Word for word, write out all the entries below, omitting every picture.

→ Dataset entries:

——————

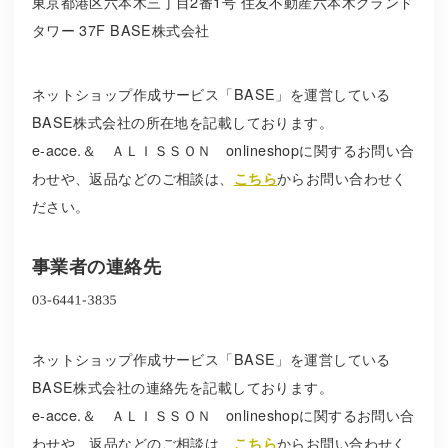
東京都港区六本木三丁目2番1号 住友不動産六本木グランド
タワー 37F BASE株式会社
ネットショップ作成サービス「BASE」を運営している
BASE株式会社の所在地を記載しております。
e-acce.＆ ＡＬＩＳＳＯＮ onlineshopに関するお問い合
わせや、返品などのご相談は、
こちら
からお問い合わせく
ださい。
事業者の連絡先
ネットショップ作成サービス「BASE」を運営している
BASE株式会社の連絡先を記載しております。
e-acce.＆ ＡＬＩＳＳＯＮ onlineshopに関するお問い合
わせや、返品などのご相談は、
こちら
からお問い合わせく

——————

→ Exercise output:
東京都港区六本木三丁目2番1号 住友不動産六本木グランド
タワー 37F BASE株式会社
ネットショップ作成サービス「BASE」を運営している
BASE株式会社の所在地を記載しております。
e-acce.＆ ＡＬＩＳＳＯＮ onlineshopに関するお問い合
わせや、返品などのご相談は、
こちら
からお問い合わせく
ださい。
事業者の連絡先
ネットショップ作成サービス「BASE」を運営している
BASE株式会社の連絡先を記載しております。
e-acce.＆ ＡＬＩＳＳＯＮ onlineshopに関するお問い合
わせや、返品などのご相談は、
こちら
からお問い合わせく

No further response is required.